Proper orthogonal decomposition with SUPG-stabilized isogeometric analysis for reduced order modelling of unsteady convection-dominated convection-diffusion-reaction problems

Abstract

We consider reduced order modelling of unsteady convection-dominated convection-diffusion-reaction problems with proper orthogonal decomposition (POD) in combination with isogeometric analysis. Isogeometric analysis has potential advantages in exact geometry representations, efficient mesh generation, different (h, p, and k) refinements and smooth Bspline/NURBS basis functions. In order to compensate the oscillations caused by the convection-dominated effect, the streamline-upwind Petrov-Galerkin (SUPG) stabilization method is used both in generation of snapshots and POD-Galerkin method.
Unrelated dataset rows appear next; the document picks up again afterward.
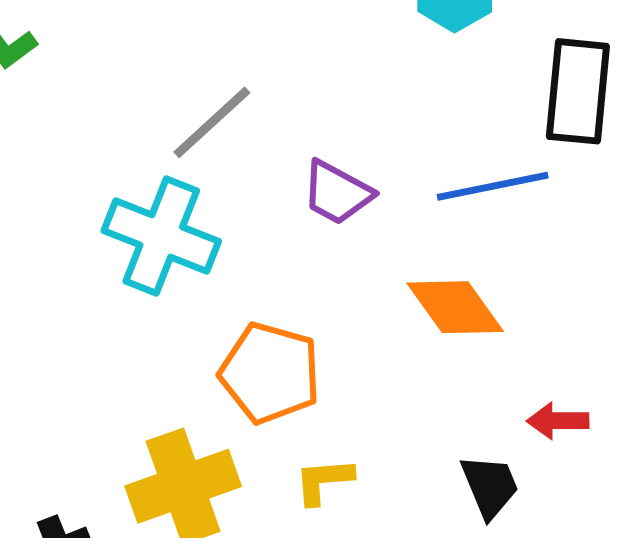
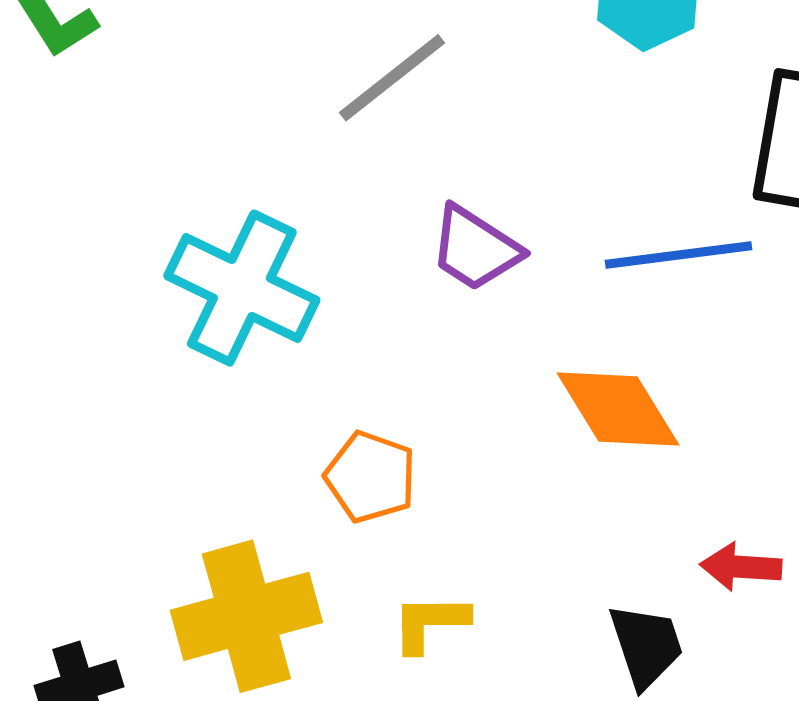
gray line: (212, 122) -> (392, 78), moved
orange pentagon: (270, 373) -> (371, 477), size x0.7

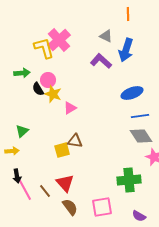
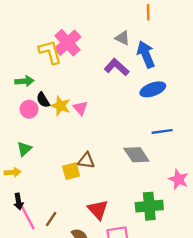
blue arrow: (126, 50) -> (146, 54), turned 140
pink circle: (48, 80) -> (29, 109), moved
blue ellipse: (132, 93) -> (153, 89), moved
pink triangle: (70, 108) -> (80, 108), moved, turned -40
gray diamond: (141, 136) -> (136, 155), moved
red triangle: (65, 183) -> (98, 210), moved
brown line: (45, 191) -> (51, 219), turned 72

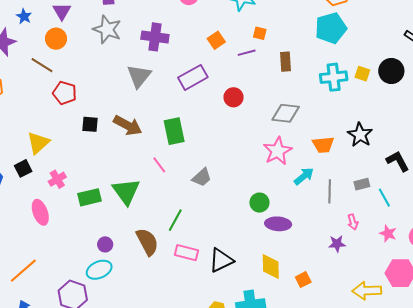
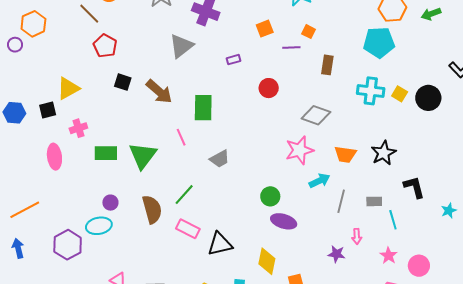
purple rectangle: (193, 77) -> (233, 60), size x0.5

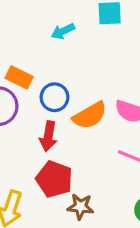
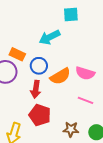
cyan arrow: (63, 31) -> (49, 37), moved, size x1.5
brown star: (80, 207) -> (71, 129), moved

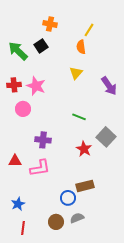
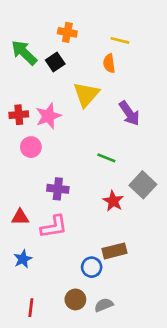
yellow line: (89, 30) -> (120, 40), turned 72
green arrow: (18, 51) -> (24, 53), moved
yellow triangle: (76, 73) -> (86, 94), moved, size x1.5
pink star: (36, 86) -> (48, 116), turned 30
purple arrow: (109, 86) -> (129, 113), moved
blue star: (18, 204) -> (23, 259), moved
gray semicircle: (77, 218) -> (104, 305), moved

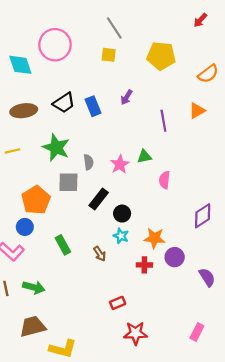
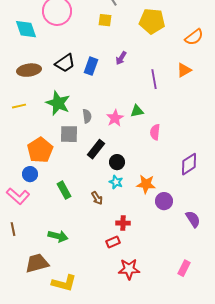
blue rectangle: (93, 106) -> (91, 66), turned 42
red cross: (144, 265) -> (123, 223), moved
green arrow: (34, 287) -> (58, 236), moved

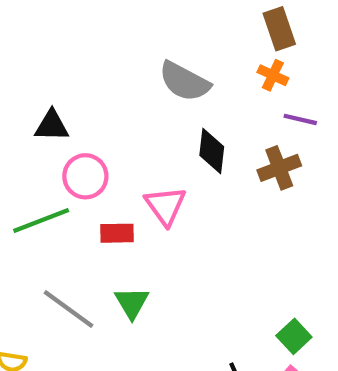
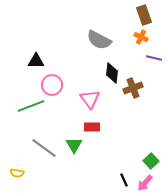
brown cross: (279, 168) -> (133, 88), moved
red rectangle: (117, 233) -> (92, 127), moved

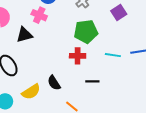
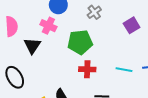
green pentagon: (86, 32) -> (80, 42), moved
black triangle: (24, 35) -> (32, 46), turned -42

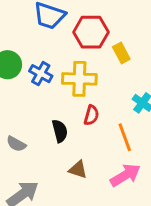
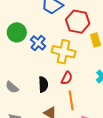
orange line: (125, 137) -> (71, 100), moved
Based on the recent novel and promising discretization method-Isogeometric analysis, we propose a new fully discrete SUPG-stabilized scheme, the associated numerical error features three components due to spatial discretization by isogeometric analysis with SUPG stabilization, time discretization with the Crank-Nicolson scheme, and modes truncation by POD. We show a priori error estimates of the fully discrete scheme and give suitable stabilization parameters numerically. A variety of two and three-dimensional benchmark tests and numerical examples are provided to show the effectiveness, accuracy, and efficiency of the reduced order modelling methods by virtue of potential advantages of isogeometric analysis.